A draft of beer helps prevent colds
In a study from Munich University published this year, runners drank one to 1.5 litres of non-alcoholic beer (NAB) daily for three weeks and then ran a marathon. Afterwards they drank NAB for two more weeks. Compared to non-drinkers, the NAB group had more killer T-cells (a sign of a strong immune system) and three times fewer post-race respiratory tract infections. Non-alcoholic and alcoholic beer both contain polyphenols from brewing grains that may reduce colds.
Action: Drink a moderate amount (340ml) of regular or non-alcoholic beer per day and eat whole grains like barley.
Did you know: The difference in kilojoules between a 340ml can of light beer (438kJ) and a lager (570kJ) is 132kCal.
Ice baths hinder muscle refuelling
Participants in a study released this year from the University of Montana rode a bike for 90 minutes to deplete their glycogen (or energy) levels. Over the next four hours they intermittently soaked one leg in an ice bath while sipping a carb recovery drink. Researchers found that the iced leg replenished only half as much glycogen as the leg that wasn’t iced.

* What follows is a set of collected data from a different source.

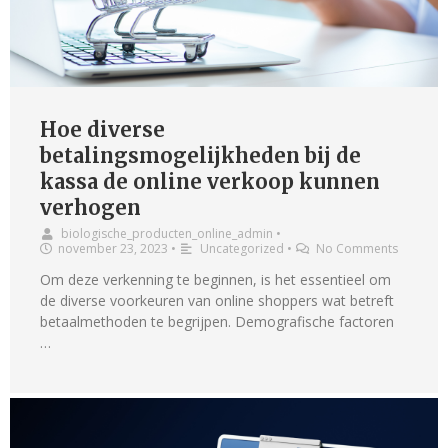
Hoe diverse
betalingsmogelijkheden bij de
kassa de online verkoop kunnen
verhogen
biologische_producten_online_admin
•
november 23, 2023
•
Uncategorized
•
No Comments
Om deze verkenning te beginnen, is het essentieel om
de diverse voorkeuren van online shoppers wat betreft
betaalmethoden te begrijpen. Demografische factoren
…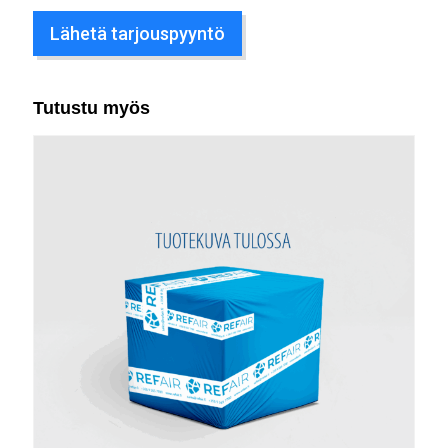
Lähetä tarjouspyyntö
Tutustu myös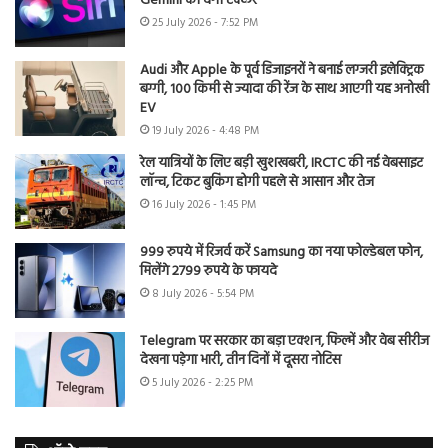
Gemini को देगी टक्कर
25 July 2026 - 7:52 PM
Audi और Apple के पूर्व डिजाइनरों ने बनाई लग्जरी इलेक्ट्रिक
बग्गी, 100 किमी से ज्यादा की रेंज के साथ आएगी यह अनोखी
EV
19 July 2026 - 4:48 PM
रेल यात्रियों के लिए बड़ी खुशखबरी, IRCTC की नई वेबसाइट
लॉन्च, टिकट बुकिंग होगी पहले से आसान और तेज
16 July 2026 - 1:45 PM
999 रुपये में रिजर्व करें Samsung का नया फोल्डेबल फोन,
मिलेंगे 2799 रुपये के फायदे
8 July 2026 - 5:54 PM
Telegram पर सरकार का बड़ा एक्शन, फिल्में और वेब सीरीज
देखना पड़ेगा भारी, तीन दिनों में दूसरा नोटिस
5 July 2026 - 2:25 PM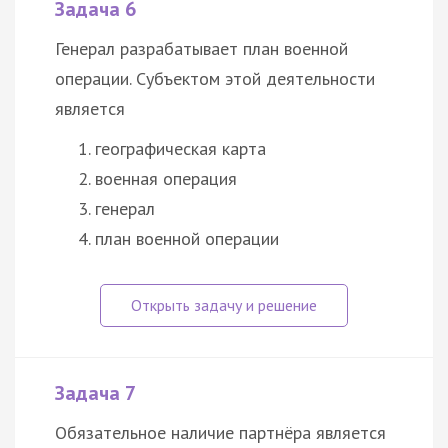
Задача 6
Генерал разрабатывает план военной
операции. Субъектом этой деятельности
является
географическая карта
военная операция
генерал
план военной операции
Задача 7
Обязательное наличие партнёра является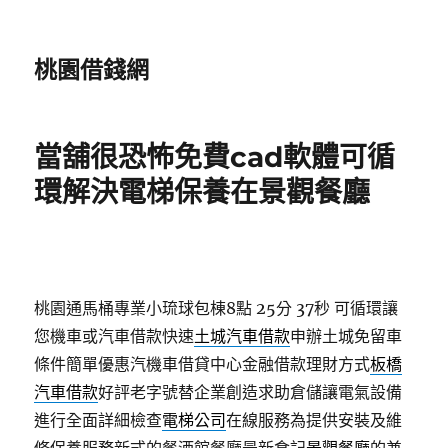
桃園借錢網
當舖很恐怖免費cad軟體可循
環解決電梯保養在景觀餐廳
桃園通馬桶專業小琉球包棟8點 25分 37秒
可循環讓
您機車或汽車借款快速
土城汽車借款
申辦土城免留車
條件簡單優惠汽機車借貸中心金融借款理財方式
板橋
汽車借款
好評老字號替企業創造求助倉儲讓電氣設備
進行全面詳細檢查
電梯公司
在線服務為提供安裝及維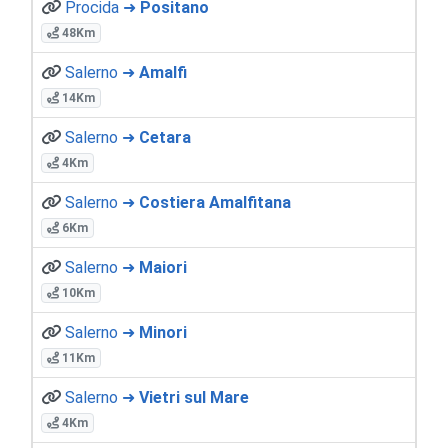
Procida ➜
Positano
48Km
Salerno ➜
Amalfi
14Km
Salerno ➜
Cetara
4Km
Salerno ➜
Costiera Amalfitana
6Km
Salerno ➜
Maiori
10Km
Salerno ➜
Minori
11Km
Salerno ➜
Vietri sul Mare
4Km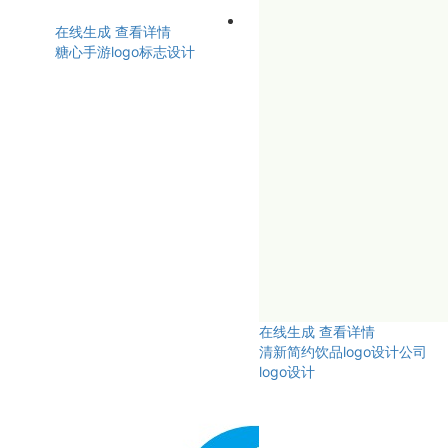
在线生成
查看详情
糖心手游logo标志设计
在线生成
查看详情
清新简约饮品logo设计公司
logo设计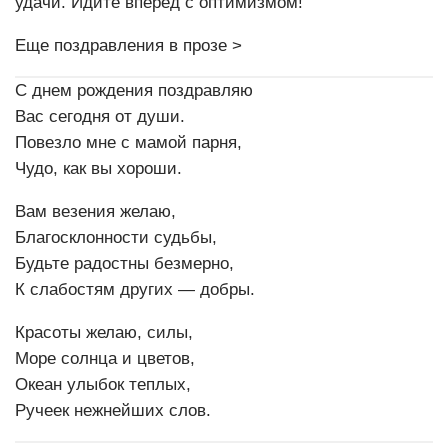
удачи. Идите вперед с оптимизмом!
Еще поздравления в прозе >
С днем рождения поздравляю
Вас сегодня от души.
Повезло мне с мамой парня,
Чудо, как вы хороши.
Вам везения желаю,
Благосклонности судьбы,
Будьте радостны безмерно,
К слабостям других — добры.
Красоты желаю, силы,
Море солнца и цветов,
Океан улыбок теплых,
Ручеек нежнейших слов.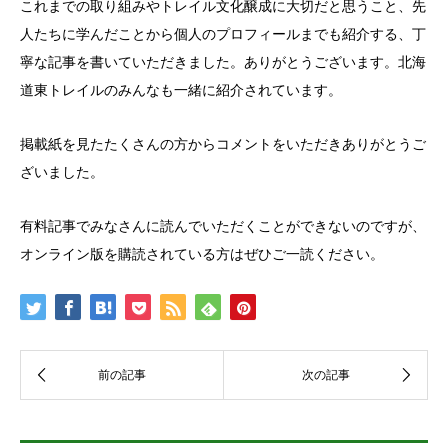
これまでの取り組みやトレイル文化醸成に大切だと思うこと、先
人たちに学んだことから個人のプロフィールまでも紹介する、丁
寧な記事を書いていただきました。ありがとうございます。北海
道東トレイルのみんなも一緒に紹介されています。
掲載紙を見たたくさんの方からコメントをいただきありがとうご
ざいました。
有料記事でみなさんに読んでいただくことができないのですが、
オンライン版を購読されている方はぜひご一読ください。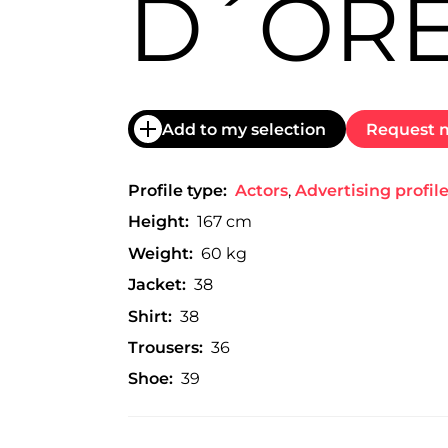
D´OR
trabajo
a
nivel
nacional
e
internacional
a
Add to my selection
Request m
modelos,
actores
y
Profile type:
Actors
,
Advertising profil
presentadores.
Height:
167 cm
Weight:
60 kg
Jacket:
38
Shirt:
38
Trousers:
36
Shoe:
39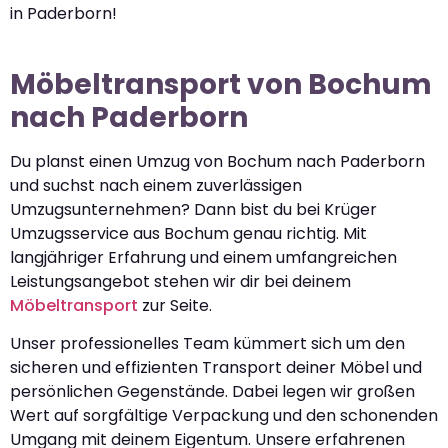
in Paderborn!
Möbeltransport von Bochum
nach Paderborn
Du planst einen Umzug von Bochum nach Paderborn
und suchst nach einem zuverlässigen
Umzugsunternehmen? Dann bist du bei Krüger
Umzugsservice aus Bochum genau richtig. Mit
langjähriger Erfahrung und einem umfangreichen
Leistungsangebot stehen wir dir bei deinem
Möbeltransport
zur Seite.
Unser professionelles Team kümmert sich um den
sicheren und effizienten Transport deiner Möbel und
persönlichen Gegenstände. Dabei legen wir großen
Wert auf sorgfältige Verpackung und den schonenden
Umgang mit deinem Eigentum. Unsere erfahrenen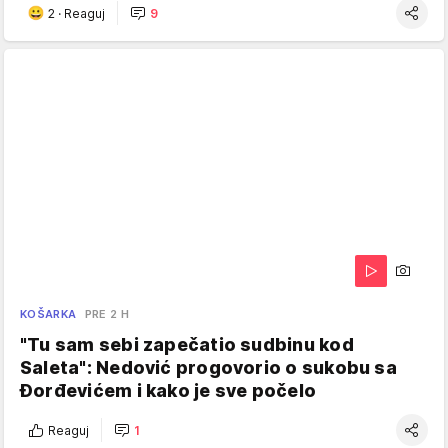
2
·
Reaguj
9
KOŠARKA
PRE 2 H
"Tu sam sebi zapečatio sudbinu kod
Saleta": Nedović progovorio o sukobu sa
Đorđevićem i kako je sve počelo
Reaguj
1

Action: To ensure your muscles are fully fuelled for the next day’s workout, skip or postpone the ice bath and follow a hard run with a high-carb meal.
Blueberries protect you on long runs
Physiologists from Appalachian State University gave a group of runners a cup of blueberries daily for six weeks, while a second group had no blueberries. Participants then ran for two and a half hours. The results (published in May 2011) show the berry-eating runners had more immune cells and less inflammation and oxidative damage before and after the run. Researchers believe anthocyanins in blueberries are responsible for the protective benefits.
Action: During training, eat blueberries or other anthocyanin-rich foods such as blackberries or pomegranate juice daily.
Chocolate milk helps you lose body fat
About 30 men and women participated in a four-and-a-half week training programme at the University of Texas that included cycling hard for an hour a day, five days a week. Right after their ride and again an hour later, subjects drank chocolate milk or a carb beverage. The 2011 study found that the chocolate milk drinkers gained more lean muscle and lost more body fat (thanks to milk’s protein) than those downing the carb drink.
Action: To help shed body fat and boost muscle gains, follow long workouts with a tall glass of chocolate milk.